## Exercise
Could you give back every record below exactly, leaving out the pictures?

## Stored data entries
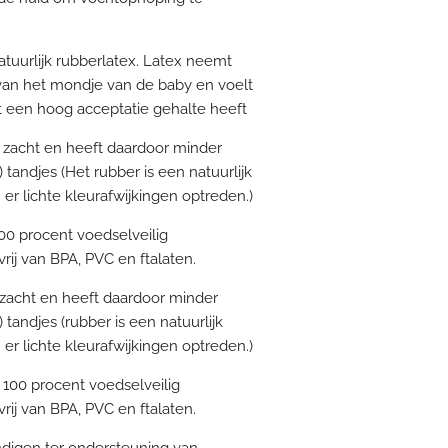
tuurlijk rubberlatex. Latex neemt
van het mondje van de baby en voelt
t een hoog acceptatie gehalte heeft
ra zacht en heeft daardoor minder
andjes (Het rubber is een natuurlijk
r lichte kleurafwijkingen optreden.)
100 procent voedselveilig
vrij van BPA, PVC en ftalaten.
a zacht en heeft daardoor minder
andjes (rubber is een natuurlijk
r lichte kleurafwijkingen optreden.)
n 100 procent voedselveilig
vrij van BPA, PVC en ftalaten.
digen ter ondersteuning van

## Answer section
tuurlijk rubberlatex. Latex neemt
van het mondje van de baby en voelt
t een hoog acceptatie gehalte heeft
ra zacht en heeft daardoor minder
andjes (Het rubber is een natuurlijk
r lichte kleurafwijkingen optreden.)
100 procent voedselveilig
vrij van BPA, PVC en ftalaten.
a zacht en heeft daardoor minder
andjes (rubber is een natuurlijk
r lichte kleurafwijkingen optreden.)
n 100 procent voedselveilig
vrij van BPA, PVC en ftalaten.
digen ter ondersteuning van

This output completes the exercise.